Psychological flexibility was measured using the Comprehensive Assessment of Acceptance and Commitment Therapy Processes (CompACT; Francis et al., 2016), a 23-item questionnaire that assesses psychological flexibility across three subscales: (1) Openness to Experience (OE; “One of my biggest goals is to be free from painful emotions”), (2) Behavioral Awareness (BA; “Even when doing the things that matter to me, I find myself doing them without paying attention”), and (3) Valued Action (VA; “I act in ways that are consistent with how I wish to live my life”). Responses are given using a Likert scale ranging from 0 (“strongly disagree”) to 6 (“strongly agree”). Twelve items are reverse scored prior to summing all response items to compute total and subscale scores. Total scores range from 0 to 138, with higher scores indicating greater psychological flexibility. The CompACT is valid for use as a full-scale single score (representing a general measure of psychological flexibility) and separately as the individual components described above. Given the nature of the current study and the fact that psychological flexibility was not a target of the intervention, the full-scale single score was used in analyses for this exploratory study.
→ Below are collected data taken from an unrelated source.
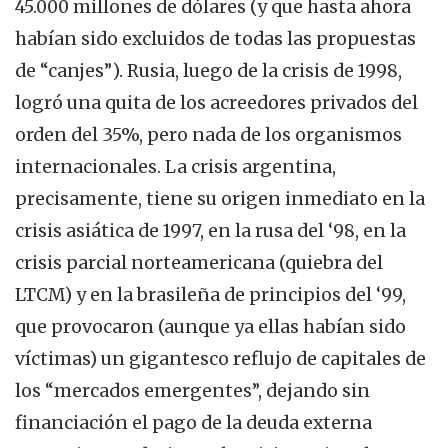
45.000 millones de dólares (y que hasta ahora
habían sido excluidos de todas las propuestas
de “canjes”). Rusia, luego de la crisis de 1998,
logró una quita de los acreedores privados del
orden del 35%, pero nada de los organismos
internacionales. La crisis argentina,
precisamente, tiene su origen inmediato en la
crisis asiática de 1997, en la rusa del ‘98, en la
crisis parcial norteamericana (quiebra del
LTCM) y en la brasileña de principios del ‘99,
que provocaron (aunque ya ellas habían sido
víctimas) un gigantesco reflujo de capitales de
los “mercados emergentes”, dejando sin
financiación el pago de la deuda externa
A more fine-grained examination of the components of psychological flexibility is more appropriate for interventions targeting psychological flexibility. The CompACT has demonstrated good internal consistency and has previously shown that higher levels of psychological inflexibility were associated with decreased health and well-being and increased distress (Francis et al., 2016). In the current sample, the total CompACT scale demonstrated good internal consistency (α = 0.853). Internal consistency was acceptable for the OE subscale (α = 0.766) and good for the BA (α = 0.802) and VA (α = 0.824) subscales.

2.5.3. Depression

Depression was assessed using the National Institute of Health (NIH) Patient Reported Outcomes Measurement System (PROMIS) initiative Depression-Short Form (DeWalt et al., 2007). This measure includes four self-report items (e.g., “I felt worthless”) rated on a 5-point Likert scale ranging from 1 (“Never”) to 5 (“Always”). Total scores are calculated by summing item responses and range from 4 to 20, with higher scores reflecting higher depression levels. The PROMIS measure uses item response theory to enhance precision across a wide range of symptom severity. Given that the current study was part of a larger randomized clinical trial that includes many measures, the PROMIS measure was chosen for its brevity and low participant burden. In addition to its efficiency, this measure has demonstrated good reliability and validity in previous literature (DeWalt et al., 2007) and showed excellent internal consistency for the current sample (α = 0.901).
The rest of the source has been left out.